Raising the Ante: The Internet's Impact on Journalism Education

I’m in Chapel Hill, N.C. today, honored to participate in a symposium organized to honor Phil Meyer, my former professor at UNC. Barry Sussman of the Nieman Watchdog Project has a good overview of the symposium on his web site. The 20 participants were asked to compose an essay on an assigned topic and mine was, basically, “are the gatekeepers irrelevant int he digital age?”

Leading off the first session today, I was asked to react to Scott Maier’s essay. Here is some of what I said ...

I completely support Mr. Maier’s concept of the Navigator as an essential new role in a world where traditional gatekeepers are much less relevant. But I think his definition of that role could have gone further to address the specific responsibilities of the Navigator in the digital world. And this is where I find rich opportunities for research to advance what we know about the new demands on journalists.  Mr. Maier wrote:

Today’s successful editor/navigator is proactive, going beyond the standard fare of wire and staff reports to seek and find an engaging and diverse selection of stories that neither traditional media nor Google provide. Today’s editor/navigator also has to reach beyond the rigid confines of a newspaper or other single medium to provide news that offers sound, images, and video. In addition, today’s editor/navigator also needs to facilitate an interactive information exchange that invites conversation.

While the first three-quarters of that recommendation are indeed important, I will argue that it is the last point that is most critical. “Facilitating an interactive information exchange that invites conversation” is not something many people – if any – learned in J-school or have received formal training on in their job. This is a significant new role, but it’s important to reflect on why this new role is important today. As I wrote in my essay, the journalist’s role is redefined because the audience is redefining it.

The audience decides what journalism they want. It always has. And the journalism that people want today has nothing to do with gatekeeping. Unfettered access to information and unparalleled interaction with that information is today’s standard.

The ability to recognize and make sense of so many sources of information, rumor and speculation – and to publicly interact with those sources – are new skills that many journalists do not possess.

The reason they need these new skills is that, as I wrote in my essay, “news is a conversation.” Certainly, this is not a new concept, first appearing around the turn of this century. But the practice is still evolving and is foreign to many traditional journalists. It should also be noted that a significant chunk of the audience is not yet participating in that conversation, even when it’s available to them. Many readers and viewers prefer to be passive, part of the lecture or one-way communication we all grew up with. And this, unfortunately, allows many journalists who fear the new world or simply don’t want to change, to consider the concept of news as a conversation to be a lot of hot air.

A new movement call BeatBlogging has sprouted as a model for this new method. The hypothesis is that journalists who can successfully form social networks around their beats and cultivate their sources and readers will be able to serve the traditional audience that is not participating in the conversation with more accurate, relevant and timely journalism.

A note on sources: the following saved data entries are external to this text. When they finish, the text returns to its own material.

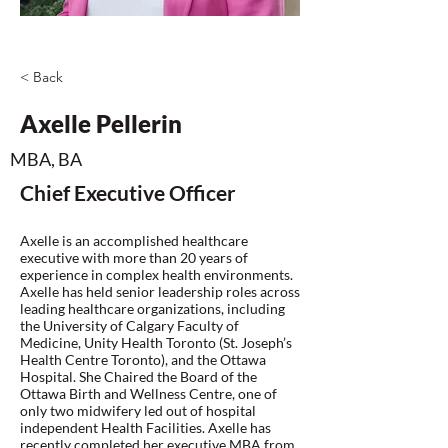
< Back
Axelle Pellerin
MBA, BA
Chief Executive Officer
Axelle is an accomplished healthcare
executive with more than 20 years of
experience in complex health environments.
Axelle has held senior leadership roles across
leading healthcare organizations, including
the University of Calgary Faculty of
Medicine, Unity Health Toronto (St. Joseph’s
Health Centre Toronto), and the Ottawa
Hospital. She Chaired the Board of the
Ottawa Birth and Wellness Centre, one of
only two midwifery led out of hospital
independent Health Facilities. Axelle has
recently completed her executive MBA from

But even journalists who don’t form social networks around their beats can tap into the power of news as a conversation. Journalists have forever worked their sources, trading insider information for news tips in the pursuit of a major scoop. That is what you’d call a “soft” skill, one that doesn’t show up on a resume or in journalism curriculum. It would surface, of course, in the work product of a journalist, for a well connected reporter would get more scoops and write more informed stories.

That source development needs to go public, which would help make news gathering more transparent while it leads to better informed reporters. This is a huge need for journalism today. As Mr. Maier’s essay concludes, “the public bias against the press” might be a more serious threat to mainstream news than the actual bias of the press.

And I would argue that a closer connection to the audience would help solve many of the financial challenges that Mr. Lewis laid out in his essay. As Prof. Meyer wrote in the Vanishing Newspaper, quality journalism is supported economically because of its influence. The audience defines what journalism they want and right now it’s immediate, interactive and transparent. The tech blog Techcrunch that I referenced is awash in cash because it has proved the Meyer model to be true. But the content you find there will not win any traditional journalism awards, yet it resonates with its audience, making it the most influential voice in the multi-billion dollar startup technology sector.

So what do I recommend for the research agenda (the stated goal for the symposium)?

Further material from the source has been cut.